One Hour Interview
フルオラスケミストリーで新しい反応法・新材料の開発を実現
松原 浩
二次電池に有望な材料も開発
もうひとつの方向性である新しい材料の開発では、どういう研究をされているのでしょうか。
ベンゾキノンという化合物にフッ素のたくさんついたアルキル基を合成すると、フッ素は電子を引きつける性質があるので、ベンゾキノンが電子不足の状態になります。それに応じていろいろな性質が出てくるので、最初はそれを太陽電池の材料として生かそうと考えました。

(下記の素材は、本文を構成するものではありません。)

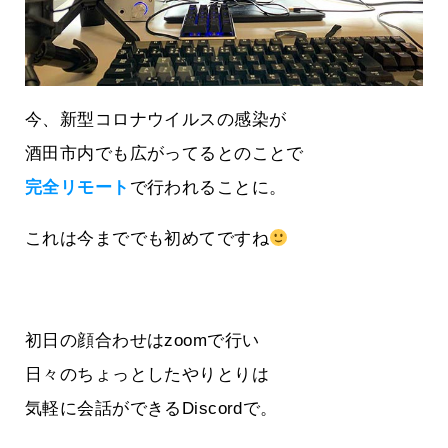
今、新型コロナウイルスの感染が
酒田市内でも広がってるとのことで
完全リモート
で行われることに。
これは今まででも初めてですね
初日の顔合わせはzoomで行い
日々のちょっとしたやりとりは
気軽に会話ができるDiscordで。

しかし残念ながらこれはあまりいい結果が得られませんでした。ただ、相手から電子を奪う力の強い化合物はできていましたので、太陽電池材料以外の用途を考えてみました。研究の過程でこの化合物がケイ素と酸素の結合を選択的に切る機能があることも見つけていたので、今度は二次電池の材料に使えないかと考えました。

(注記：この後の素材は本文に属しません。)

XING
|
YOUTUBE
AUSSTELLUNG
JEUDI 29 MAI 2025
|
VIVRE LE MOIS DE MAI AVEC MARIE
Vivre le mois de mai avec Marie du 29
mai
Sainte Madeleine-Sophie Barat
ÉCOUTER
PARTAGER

ちょうどそのとき、経済産業省の戦略的基盤技術高度化支援事業の研究開発プロジェクトとして、二次電池のプロジェクトがあったので、そのヘッドとして私も参加しました。そのプロジェクトは約3年前に終了しましたが、一定の成果を上げ、二次電池については今も研究を継続しています。
二次電池というと、リチウムイオン電池がよく知られていますね。
そうですね。ただリチウムイオン電池は正極にコバルトを使用しているため、資源や環境の問題がつきまといます。そこで正極に有機物が使えないかという発想で、ベンゾキノンを使った化合物で実際に二次電池をつくり、充放電できることを実験で確認しました。単位重量当たりの出力はリチウムイオン電池より大きいことも確認できています。フルオラス性を利用すると、材料の回収も容易にできます。
性能的に優れているので、将来、リチウムイオン電池にとって代わる可能性もあると思います。経済産業省のプロジェクトのときも、いくつかの会社が興味を示しました。「うまくいったら教えてね」という程度での話でしたが(笑)。ただ、いろいろうまくいかないこともあって。一番の課題は、有機物が電解液に溶けてしまうということです。